The two band met at the house. Old folk and children embraced sons, daughters, and parents with cries of delight. Susanah was amazed how shallow Joram’s wound was, and Alea managed to catch Gar alone outside when they went to wash their hands in the trough.

“For a culture based on war,” she said, “there are a surprising number of people here who don’t want to fight.”

“I know what you mean,” he said. “I talked with a few on the way home and listened to a few more…”

“What they said, or what they didn’t say?”

“Yes. No one is actually willing to come right out and say they want the feud to stop—they’re afraid of their relatives thinking them cowards or, worse, even traitors.”

“So the feud goes on because all the people who want it to stop don’t dare speak up,” Alea said grimly.

“It seems so.
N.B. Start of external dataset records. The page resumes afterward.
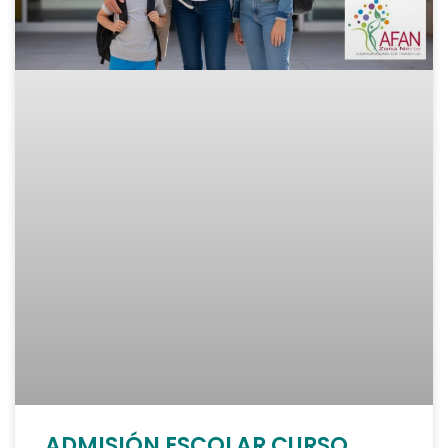
ADMISIÓN ESCOLAR CURSO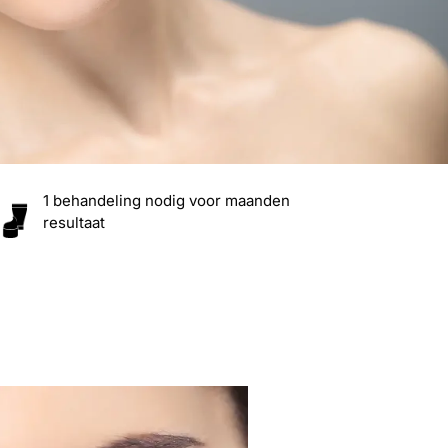
1 behandeling nodig voor maanden
resultaat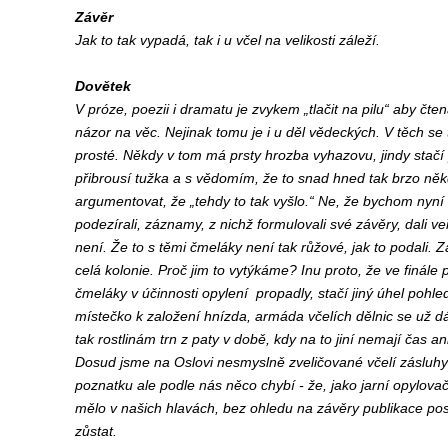
Závěr
Jak to tak vypadá, tak i u včel na velikosti záleží.
Dovětek
V próze, poezii i dramatu je zvykem „tlačit na pilu“ aby čte
názor na věc. Nejinak tomu je i u děl vědeckých. V těch se
prosté. Někdy v tom má prsty hrozba vyhazovu, jindy stačí 
přibrousí tužka a s vědomím, že to snad hned tak brzo něk
argumentovat, že „tehdy to tak vyšlo.“ Ne, že bychom nyní
podezírali, záznamy, z nichž formulovali své závěry, dali veře
není. Že to s těmi čmeláky není tak růžové, jak to podali. 
celá kolonie. Proč jim to vytýkáme? Inu proto, že ve finále p
čmeláky v účinnosti opylení propadly, stačí jiný úhel pohl
místečko k založení hnízda, armáda včelích dělnic se už dá
tak rostlinám trn z paty v době, kdy na to jiní nemají čas an
Dosud jsme na Oslovi nesmyslně zveličované včelí zásluhy j
poznatku ale podle nás něco chybí - že, jako jarní opylovač
mělo v našich hlavách, bez ohledu na závěry publikace pos
zůstat.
Everyone over the age of thirty wants to stop the feud, even the ones who talk tough, but no one can figure out how to do it.”

“I found a few who weren’t willing to let it go,” Alea said slowly. “They’re too bitter about friends and loved ones killed in the fighting—or absolutely convinced there’s no way the Belinkuns would ever honor a treaty.”

“That’s sad to hear,” Gar said with a grimace.

“I do have to say they’re the bravest fighters I’ve ever seen,” Alea said slowly.

Gar heard what she didn’t say—that the clansfolk were braver than her own people, who had fought giants and dwarves out of sheer bigotry. It took little enough courage to fight those who were smaller than yourself, and not much more to fight giants when you outnumbered them so thoroughly. “They aren’t all as brave as they seem, but they don’t let their fear show, they’ve been raised that way.”

“You mean some of them really are afraid of the fighting?” Alea asked.

“When they’ve seen fathers and aunts die in combat, yes. There are more of them who are simply disgusted with the pointlessness of it.”

“Fear, disgust, outrage—and the list goes on,” Alea mused. “How many don’t want war?”

“Most of them, judging by what I hear,” Gar said. “The women are sick of seeing husbands, sons, and lovers die. Even the ones who burn for revenge are disgusted with the carnage.”

“And the men have stopped seeing the point of it,” Alea said. “When they’ve been fighting half their lives, they begin to ask why, and what happened to their ancestors stops seeming important. The past is dead.”